The Cathedral of Our Lady of the Immaculate Conception (Portuguese language: Catedral de Nossa Senhora da Imaculada Conceição), commonly known as the Maputo Cathedral, is a Catholic cathedral in downtown Maputo, the capital of Mozambique. The cathedral is located on Praça da Independência (Independence Square) next to Hotel Rovuma and Maputo City Hall. It is dedicated to Our Lady of the Immaculate Conception. The foundation stone for the construction of the church was laid on June 28, 1936, and is located inside the narthex and inscribed by the Bishop of Mozambique and Cape Verde, D. Rafael Maria da Asunção. Construction on the cathedral was completed in 1944.
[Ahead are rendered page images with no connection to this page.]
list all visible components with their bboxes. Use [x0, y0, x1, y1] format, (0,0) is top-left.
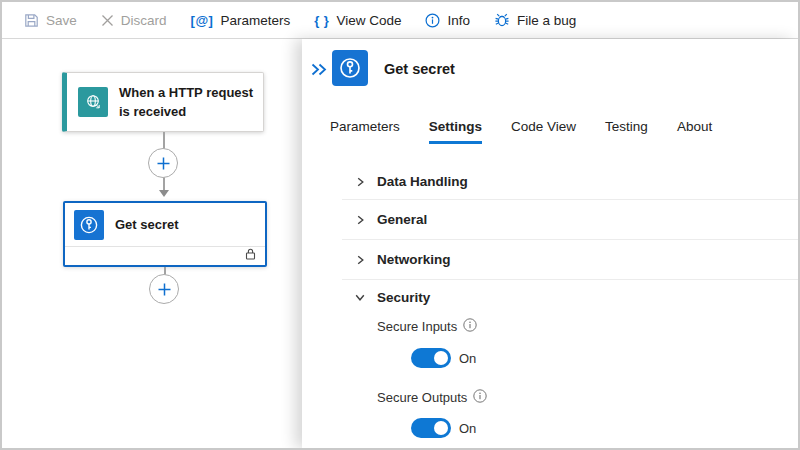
save-icon [24, 13, 39, 28]
command-bar: Save Discard [@] Parameters { } View Cod… [2, 2, 798, 39]
info-icon[interactable] [463, 318, 477, 335]
info-icon [425, 13, 440, 28]
view-code-label: View Code [336, 13, 401, 28]
trigger-card-http-request[interactable]: When a HTTP request is received [62, 72, 264, 132]
parameters-button[interactable]: [@] Parameters [179, 2, 303, 38]
section-label: Networking [377, 252, 451, 267]
double-chevron-right-icon [310, 62, 328, 77]
key-vault-icon [74, 210, 104, 240]
action-title: Get secret [115, 215, 187, 235]
section-label: General [377, 212, 427, 227]
secure-inputs-toggle[interactable] [411, 348, 451, 368]
section-label: Data Handling [377, 174, 468, 189]
discard-label: Discard [121, 13, 167, 28]
parameters-label: Parameters [220, 13, 290, 28]
insert-step-button-2[interactable] [149, 274, 179, 304]
section-security[interactable]: Security [342, 280, 798, 314]
parameters-icon: [@] [191, 13, 214, 28]
connector-arrow [159, 190, 169, 197]
view-code-button[interactable]: { } View Code [302, 2, 413, 38]
section-data-handling[interactable]: Data Handling [342, 164, 798, 200]
insert-step-button-1[interactable] [148, 148, 178, 178]
plus-icon [157, 282, 172, 297]
operation-details-panel: Get secret Parameters Settings Code View… [302, 39, 798, 448]
action-card-get-secret[interactable]: Get secret [63, 201, 267, 267]
settings-sections: Data Handling General Networking [342, 164, 798, 314]
tab-testing[interactable]: Testing [605, 119, 648, 144]
chevron-right-icon [354, 176, 366, 188]
tab-about[interactable]: About [677, 119, 712, 144]
save-button[interactable]: Save [12, 2, 89, 38]
secure-outputs-label: Secure Outputs [377, 390, 467, 405]
chevron-down-icon [354, 291, 366, 303]
http-request-icon [78, 87, 108, 117]
info-button[interactable]: Info [413, 2, 482, 38]
trigger-title: When a HTTP request is received [119, 83, 263, 122]
discard-icon [101, 14, 114, 27]
lock-icon [244, 247, 257, 265]
collapse-panel-button[interactable] [308, 60, 330, 78]
discard-button[interactable]: Discard [89, 2, 179, 38]
panel-title: Get secret [384, 61, 455, 77]
tab-code-view[interactable]: Code View [511, 119, 576, 144]
secure-outputs-field: Secure Outputs [377, 389, 487, 406]
workflow-canvas[interactable]: When a HTTP request is received [2, 39, 302, 448]
save-label: Save [46, 13, 77, 28]
info-label: Info [447, 13, 470, 28]
secure-outputs-state: On [459, 421, 476, 436]
chevron-right-icon [354, 254, 366, 266]
chevron-right-icon [354, 214, 366, 226]
secure-inputs-field: Secure Inputs [377, 318, 477, 335]
bug-icon [494, 12, 510, 28]
section-general[interactable]: General [342, 200, 798, 240]
view-code-icon: { } [314, 13, 329, 28]
logic-app-designer-window: Save Discard [@] Parameters { } View Cod… [0, 0, 800, 450]
toggle-knob [434, 421, 448, 435]
secure-outputs-toggle[interactable] [411, 418, 451, 438]
panel-tabs: Parameters Settings Code View Testing Ab… [330, 119, 712, 144]
tab-parameters[interactable]: Parameters [330, 119, 400, 144]
key-vault-icon [332, 50, 368, 86]
section-networking[interactable]: Networking [342, 240, 798, 280]
file-a-bug-button[interactable]: File a bug [482, 2, 588, 38]
secure-inputs-label: Secure Inputs [377, 319, 457, 334]
tab-settings[interactable]: Settings [429, 119, 482, 144]
info-icon[interactable] [473, 389, 487, 406]
file-a-bug-label: File a bug [517, 13, 576, 28]
secure-inputs-state: On [459, 351, 476, 366]
section-label: Security [377, 290, 430, 305]
plus-icon [156, 156, 171, 171]
toggle-knob [434, 351, 448, 365]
The cathedral was designed by the Portuguese civil engineer Marcial Simões de Freitas e Costa, then a railway director. He designed the church pro bono for the Archdiocese of Lourenço Marques. Freitas was inspired by the simple style and building materials of church construction in Europe of the time; the cathedral was ultimately built of concrete and cement. He was inspired to buildings such as the Notre-Dame du Raincy in Le Raincy (1921-1923) by Auguste Perret and Igreja de Nossa Senhora de Fátima (1934-1938) in Lisbon, built by Pardal Monteiro. The simplicity and the choice of new materials was also a result of financial problems of the period.